Requirement
Could you reproduce every entry as it stands, leaving the pictures behind?

►

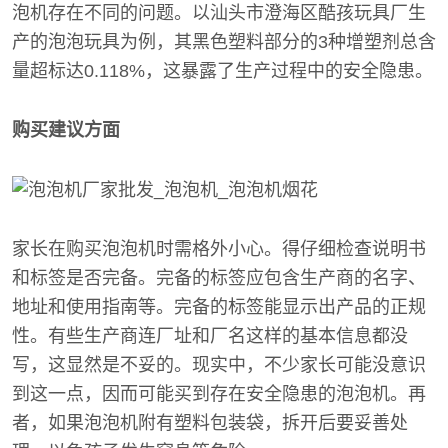
泡机存在不同的问题。以汕头市澄海区酷孩玩具厂生
产的泡泡玩具为例，其黑色塑料部分的3种增塑剂总含
量超标达0.118%，这暴露了生产过程中的安全隐患。
购买建议方面
家长在购买泡泡机时需格外小心。得仔细检查说明书
和标签是否完备。完备的标签应包含生产商的名字、
地址和使用指南等。完备的标签能显示出产品的正规
性。有些生产商连厂址和厂名这样的基本信息都没
写，这显然是不妥的。现实中，不少家长可能没意识
到这一点，因而可能买到存在安全隐患的泡泡机。再
者，如果泡泡机附有塑料包装袋，拆开后要妥善处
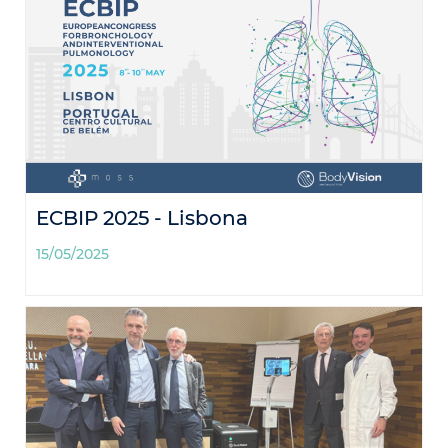
ECBIP 2025 - Lisbona
15/05/2025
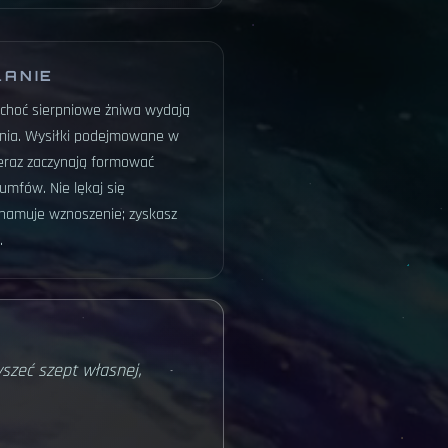
ŁANIE
choć sierpniowe żniwa wydają
iania. Wysiłki podejmowane w
teraz zaczynają formować
iumfów. Nie lękaj się
 hamuje wznoszenie; zyskasz
.
yszeć szept własnej,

◄

Final answer
泡机存在不同的问题。以汕头市澄海区酷孩玩具厂生
产的泡泡玩具为例，其黑色塑料部分的3种增塑剂总含
量超标达0.118%，这暴露了生产过程中的安全隐患。
购买建议方面
家长在购买泡泡机时需格外小心。得仔细检查说明书
和标签是否完备。完备的标签应包含生产商的名字、
地址和使用指南等。完备的标签能显示出产品的正规
性。有些生产商连厂址和厂名这样的基本信息都没
写，这显然是不妥的。现实中，不少家长可能没意识
到这一点，因而可能买到存在安全隐患的泡泡机。再
者，如果泡泡机附有塑料包装袋，拆开后要妥善处
ECBIP 2025 - Lisbona
15/05/2025
ŁANIE
choć sierpniowe żniwa wydają
iania. Wysiłki podejmowane w
teraz zaczynają formować
iumfów. Nie lękaj się
 hamuje wznoszenie; zyskasz
.
yszeć szept własnej,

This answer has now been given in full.